How Superconductors Work—and Why We Want Them Warmer
Superconductors carry electricity with zero resistance, enabling MRI machines, maglev trains, and quantum computers. Scientists are racing to make them work at higher temperatures, a breakthrough that could transform energy and technology.
Zero Resistance, Infinite Potential
Every wire in your home wastes energy. As electricity flows through copper or aluminum, electrons collide with atoms, generating heat and losing power. The U.S. Department of Energy estimates that roughly 5% of electricity generated in America is lost during transmission and distribution. Superconductors eliminate that problem entirely. Below a specific critical temperature, certain materials conduct electricity with absolutely zero resistance—current flows forever without any energy loss.
Since their discovery in 1911, superconductors have promised a revolution in energy, medicine, and transportation. The catch: they only work when extremely cold. That limitation has fueled one of physics' longest-running quests—finding a superconductor that works at room temperature.
How Superconductivity Works
In a normal conductor, electrons move independently, constantly bumping into the atomic lattice and losing energy as heat. In a superconductor cooled below its critical temperature, something remarkable happens: electrons pair up into what physicists call Cooper pairs.
These paired electrons are bound together by tiny vibrations in the crystal lattice called phonons. Unlike lone electrons, Cooper pairs move through the material in a coordinated quantum state, gliding past atoms without scattering. The result is a superfluid of charge carriers that meets no resistance whatsoever.
Superconductors also exhibit the Meissner effect—they actively expel magnetic fields from their interior. Surface currents spring up and generate an opposing field, which is why a magnet placed above a superconductor floats in midair. This isn't just a party trick; it's the principle behind magnetic levitation technology.
Where Superconductors Already Work
Despite the need for extreme cooling, superconductors power several critical technologies:
- MRI machines: The powerful, stable magnetic fields inside every hospital MRI scanner are generated by superconducting coils made of niobium-titanium, cooled by liquid helium to about 4 Kelvin (−269°C). This represents a multi-billion-dollar global market.
- Maglev trains: Japan's SCMaglev uses superconducting electromagnets to levitate and propel trains at speeds exceeding 600 km/h—far beyond what conventional rail can achieve.
- Particle accelerators: CERN's Large Hadron Collider relies on over 1,200 superconducting magnets cooled to 1.9 K to bend particle beams around its 27-kilometer ring.
- Power cables: Pilot projects like the Long Island superconducting cable have demonstrated that high-temperature superconductor wire, chilled with liquid nitrogen, can deliver power through dense urban areas with virtually no transmission loss.
The Temperature Problem
When Dutch physicist Heike Kamerlingh Onnes discovered superconductivity in mercury in 1911, the critical temperature was just 4.2 Kelvin. For decades, progress was glacial. A major leap came in 1986 when IBM researchers Georg Bednorz and Karl Alex Müller found ceramic copper-oxide compounds that superconduct at around 35 K—earning them a Nobel Prize and launching the era of high-temperature superconductors.

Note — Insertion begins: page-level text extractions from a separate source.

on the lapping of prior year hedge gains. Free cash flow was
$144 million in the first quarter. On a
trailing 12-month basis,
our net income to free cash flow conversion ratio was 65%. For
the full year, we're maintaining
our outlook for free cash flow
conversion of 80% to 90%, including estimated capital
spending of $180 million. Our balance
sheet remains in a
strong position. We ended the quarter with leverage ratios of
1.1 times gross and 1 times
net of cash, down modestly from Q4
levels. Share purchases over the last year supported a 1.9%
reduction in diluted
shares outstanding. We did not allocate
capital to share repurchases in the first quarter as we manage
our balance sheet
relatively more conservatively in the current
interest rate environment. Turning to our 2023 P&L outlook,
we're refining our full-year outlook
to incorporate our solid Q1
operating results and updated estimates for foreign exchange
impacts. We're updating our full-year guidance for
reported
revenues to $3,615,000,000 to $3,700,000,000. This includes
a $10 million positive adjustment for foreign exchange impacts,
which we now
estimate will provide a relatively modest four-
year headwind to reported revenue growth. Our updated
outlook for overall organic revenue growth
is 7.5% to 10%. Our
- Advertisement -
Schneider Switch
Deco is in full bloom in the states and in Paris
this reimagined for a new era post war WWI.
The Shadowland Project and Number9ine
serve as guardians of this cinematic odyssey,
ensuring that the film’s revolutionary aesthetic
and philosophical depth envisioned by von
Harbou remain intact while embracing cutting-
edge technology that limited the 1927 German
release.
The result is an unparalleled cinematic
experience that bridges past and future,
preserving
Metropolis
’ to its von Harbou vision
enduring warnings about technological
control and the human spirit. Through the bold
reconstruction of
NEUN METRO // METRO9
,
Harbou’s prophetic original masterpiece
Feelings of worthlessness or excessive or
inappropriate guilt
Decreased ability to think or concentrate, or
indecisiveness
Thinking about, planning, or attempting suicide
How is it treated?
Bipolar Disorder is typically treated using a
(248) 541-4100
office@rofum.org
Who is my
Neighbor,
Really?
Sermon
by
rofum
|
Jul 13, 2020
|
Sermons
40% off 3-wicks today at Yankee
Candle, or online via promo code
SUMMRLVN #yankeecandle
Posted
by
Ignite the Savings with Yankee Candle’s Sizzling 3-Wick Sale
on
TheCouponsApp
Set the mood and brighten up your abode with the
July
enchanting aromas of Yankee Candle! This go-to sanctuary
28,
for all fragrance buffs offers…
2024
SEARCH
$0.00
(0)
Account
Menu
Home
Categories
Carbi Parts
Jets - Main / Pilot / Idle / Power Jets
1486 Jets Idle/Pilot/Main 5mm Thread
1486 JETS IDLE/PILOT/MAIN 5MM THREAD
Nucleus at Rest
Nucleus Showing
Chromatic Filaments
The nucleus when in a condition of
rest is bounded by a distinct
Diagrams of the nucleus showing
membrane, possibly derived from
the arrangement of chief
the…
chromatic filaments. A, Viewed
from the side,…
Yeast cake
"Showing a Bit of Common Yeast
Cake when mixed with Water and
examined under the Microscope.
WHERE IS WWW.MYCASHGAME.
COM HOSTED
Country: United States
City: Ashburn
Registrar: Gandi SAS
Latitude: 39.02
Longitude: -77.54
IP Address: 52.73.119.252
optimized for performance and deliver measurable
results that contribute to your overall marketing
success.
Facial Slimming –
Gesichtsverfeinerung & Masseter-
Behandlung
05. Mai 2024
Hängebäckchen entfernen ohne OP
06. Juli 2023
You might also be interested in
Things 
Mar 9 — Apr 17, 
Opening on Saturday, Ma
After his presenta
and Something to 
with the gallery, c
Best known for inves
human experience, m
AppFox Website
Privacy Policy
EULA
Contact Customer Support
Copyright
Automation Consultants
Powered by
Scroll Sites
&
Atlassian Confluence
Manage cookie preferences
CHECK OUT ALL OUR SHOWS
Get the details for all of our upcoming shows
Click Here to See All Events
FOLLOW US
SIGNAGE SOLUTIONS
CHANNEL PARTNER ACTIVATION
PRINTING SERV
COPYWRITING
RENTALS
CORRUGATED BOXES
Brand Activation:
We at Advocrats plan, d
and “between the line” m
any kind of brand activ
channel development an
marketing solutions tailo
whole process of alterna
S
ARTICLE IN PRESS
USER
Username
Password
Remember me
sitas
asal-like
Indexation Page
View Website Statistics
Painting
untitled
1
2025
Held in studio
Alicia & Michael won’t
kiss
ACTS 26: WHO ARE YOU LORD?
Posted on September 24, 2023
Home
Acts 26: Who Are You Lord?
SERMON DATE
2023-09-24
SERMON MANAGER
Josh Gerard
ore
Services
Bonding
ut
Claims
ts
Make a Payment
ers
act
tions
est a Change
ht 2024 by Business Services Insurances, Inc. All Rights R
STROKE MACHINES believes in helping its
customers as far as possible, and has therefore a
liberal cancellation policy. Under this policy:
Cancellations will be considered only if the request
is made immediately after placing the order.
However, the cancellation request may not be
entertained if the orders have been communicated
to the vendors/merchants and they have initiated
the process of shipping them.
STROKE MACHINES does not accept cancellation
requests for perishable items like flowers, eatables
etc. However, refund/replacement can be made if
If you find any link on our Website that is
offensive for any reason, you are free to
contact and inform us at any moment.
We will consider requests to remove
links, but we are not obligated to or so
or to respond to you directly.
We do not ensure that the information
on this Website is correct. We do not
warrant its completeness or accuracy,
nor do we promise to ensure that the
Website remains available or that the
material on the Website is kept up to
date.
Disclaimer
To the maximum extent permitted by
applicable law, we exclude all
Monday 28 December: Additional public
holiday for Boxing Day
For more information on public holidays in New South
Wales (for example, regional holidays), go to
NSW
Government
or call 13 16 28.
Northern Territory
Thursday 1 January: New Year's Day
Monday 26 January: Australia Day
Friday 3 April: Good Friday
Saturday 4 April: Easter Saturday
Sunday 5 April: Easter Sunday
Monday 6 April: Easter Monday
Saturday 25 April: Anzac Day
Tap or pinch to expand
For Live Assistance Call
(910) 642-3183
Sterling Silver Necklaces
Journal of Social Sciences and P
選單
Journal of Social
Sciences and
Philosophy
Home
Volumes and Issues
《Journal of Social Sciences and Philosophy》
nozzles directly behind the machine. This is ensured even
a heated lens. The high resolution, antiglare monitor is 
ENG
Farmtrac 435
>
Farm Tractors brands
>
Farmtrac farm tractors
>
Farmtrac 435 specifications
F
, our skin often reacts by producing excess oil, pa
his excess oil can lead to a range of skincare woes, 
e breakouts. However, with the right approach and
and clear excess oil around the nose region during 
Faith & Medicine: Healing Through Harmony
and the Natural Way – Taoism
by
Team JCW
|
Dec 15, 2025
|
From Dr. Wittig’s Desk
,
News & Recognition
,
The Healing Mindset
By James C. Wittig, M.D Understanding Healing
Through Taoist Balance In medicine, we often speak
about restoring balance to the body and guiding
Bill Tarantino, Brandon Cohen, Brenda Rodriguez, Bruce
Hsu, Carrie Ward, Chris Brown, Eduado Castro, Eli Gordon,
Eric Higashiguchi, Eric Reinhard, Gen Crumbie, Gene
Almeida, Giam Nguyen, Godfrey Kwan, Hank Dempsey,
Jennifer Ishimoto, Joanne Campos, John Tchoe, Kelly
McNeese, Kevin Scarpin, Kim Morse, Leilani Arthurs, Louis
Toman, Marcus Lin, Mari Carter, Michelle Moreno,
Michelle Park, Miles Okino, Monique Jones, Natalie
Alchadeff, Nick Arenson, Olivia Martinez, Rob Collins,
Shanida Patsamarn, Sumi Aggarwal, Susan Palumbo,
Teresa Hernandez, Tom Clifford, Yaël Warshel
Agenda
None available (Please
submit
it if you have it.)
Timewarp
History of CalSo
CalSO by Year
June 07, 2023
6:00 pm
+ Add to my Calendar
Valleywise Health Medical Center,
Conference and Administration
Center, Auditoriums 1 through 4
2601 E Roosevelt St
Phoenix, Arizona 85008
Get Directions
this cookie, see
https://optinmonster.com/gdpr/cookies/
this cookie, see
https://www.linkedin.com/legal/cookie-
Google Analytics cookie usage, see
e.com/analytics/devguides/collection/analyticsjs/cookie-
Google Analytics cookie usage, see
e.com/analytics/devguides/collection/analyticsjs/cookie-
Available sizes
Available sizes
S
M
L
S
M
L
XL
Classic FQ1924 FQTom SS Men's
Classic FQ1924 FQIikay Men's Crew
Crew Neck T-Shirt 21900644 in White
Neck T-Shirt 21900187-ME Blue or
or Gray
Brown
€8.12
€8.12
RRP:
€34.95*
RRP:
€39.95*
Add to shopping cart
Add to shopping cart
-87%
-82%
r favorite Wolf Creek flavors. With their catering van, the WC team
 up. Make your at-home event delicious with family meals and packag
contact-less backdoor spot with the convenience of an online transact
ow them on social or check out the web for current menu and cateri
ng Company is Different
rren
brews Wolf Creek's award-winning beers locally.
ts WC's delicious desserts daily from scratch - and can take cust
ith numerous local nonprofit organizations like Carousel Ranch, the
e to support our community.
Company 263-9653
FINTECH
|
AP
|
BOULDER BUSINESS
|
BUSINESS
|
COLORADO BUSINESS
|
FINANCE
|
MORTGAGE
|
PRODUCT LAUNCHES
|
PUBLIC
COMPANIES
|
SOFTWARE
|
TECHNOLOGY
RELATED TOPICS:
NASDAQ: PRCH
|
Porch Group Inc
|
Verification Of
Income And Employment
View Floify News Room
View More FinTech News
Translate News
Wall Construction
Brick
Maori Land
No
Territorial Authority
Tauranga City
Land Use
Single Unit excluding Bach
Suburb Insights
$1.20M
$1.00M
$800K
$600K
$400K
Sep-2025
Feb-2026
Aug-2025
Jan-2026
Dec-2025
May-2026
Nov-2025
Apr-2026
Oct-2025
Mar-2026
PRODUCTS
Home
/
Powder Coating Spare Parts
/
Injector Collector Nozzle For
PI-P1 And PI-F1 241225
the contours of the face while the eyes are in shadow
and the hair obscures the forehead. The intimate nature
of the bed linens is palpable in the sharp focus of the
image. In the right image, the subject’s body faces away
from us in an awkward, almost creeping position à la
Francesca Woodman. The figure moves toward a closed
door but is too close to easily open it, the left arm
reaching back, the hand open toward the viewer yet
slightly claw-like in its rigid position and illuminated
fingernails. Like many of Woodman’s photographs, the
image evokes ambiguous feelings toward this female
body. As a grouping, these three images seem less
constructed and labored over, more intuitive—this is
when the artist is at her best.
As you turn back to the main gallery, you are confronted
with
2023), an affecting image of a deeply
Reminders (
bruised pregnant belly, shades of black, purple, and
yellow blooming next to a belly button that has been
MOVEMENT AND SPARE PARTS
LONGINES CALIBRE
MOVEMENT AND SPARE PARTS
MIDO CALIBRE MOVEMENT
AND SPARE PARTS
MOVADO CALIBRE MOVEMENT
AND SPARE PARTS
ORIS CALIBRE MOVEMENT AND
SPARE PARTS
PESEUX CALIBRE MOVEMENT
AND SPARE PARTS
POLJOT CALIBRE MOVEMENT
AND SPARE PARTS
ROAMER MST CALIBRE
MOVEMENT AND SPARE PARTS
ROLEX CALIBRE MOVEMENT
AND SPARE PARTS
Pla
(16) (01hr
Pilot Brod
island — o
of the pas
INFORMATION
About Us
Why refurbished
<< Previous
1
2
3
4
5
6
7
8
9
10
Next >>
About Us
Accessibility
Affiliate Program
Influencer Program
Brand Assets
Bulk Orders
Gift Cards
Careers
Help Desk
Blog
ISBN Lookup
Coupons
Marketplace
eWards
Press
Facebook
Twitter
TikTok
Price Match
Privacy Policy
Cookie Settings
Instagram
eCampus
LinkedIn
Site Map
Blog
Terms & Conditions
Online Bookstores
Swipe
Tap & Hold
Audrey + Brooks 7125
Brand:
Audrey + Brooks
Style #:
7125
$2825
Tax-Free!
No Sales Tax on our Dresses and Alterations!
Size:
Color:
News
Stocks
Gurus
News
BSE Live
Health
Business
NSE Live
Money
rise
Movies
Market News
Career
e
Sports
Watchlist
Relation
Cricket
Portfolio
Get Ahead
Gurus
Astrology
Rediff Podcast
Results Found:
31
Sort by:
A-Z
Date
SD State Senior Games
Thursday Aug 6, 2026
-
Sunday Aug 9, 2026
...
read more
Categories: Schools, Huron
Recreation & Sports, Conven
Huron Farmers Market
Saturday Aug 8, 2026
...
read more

Within a year, scientists pushed the record above 90 K using yttrium barium copper oxide (YBCO), crossing the crucial liquid-nitrogen threshold of 77 K. That made cooling far cheaper and more practical. Under extreme pressures, hydrogen-rich compounds have since shown superconductivity above 250 K, but those conditions are impossible to maintain outside a laboratory.
The latest milestone came in March 2026, when University of Houston physicists achieved 151 Kelvin (−122°C) at ambient pressure using a "pressure quenching" technique on a mercury-based ceramic. It is the highest critical temperature ever recorded without maintaining high pressure—yet still roughly 140 degrees below room temperature.
Why Room Temperature Matters
A room-temperature superconductor would be transformative. Power grids could transmit electricity across continents with zero loss. MRI machines could shrink in size and cost, making advanced medical imaging accessible worldwide. Quantum computers could operate without elaborate cooling systems. Electric motors and generators would become radically more efficient.
As researchers at the U.S. National Academy of Sciences recently outlined, two key challenges remain: improving computational models that predict which materials might superconduct, and engineering those materials so they can actually be manufactured. No fundamental law of physics forbids room-temperature superconductivity—the barrier is finding the right material and understanding why it works.
After more than a century of incremental progress, the quest continues. Each record broken narrows the gap between laboratory curiosity and world-changing technology.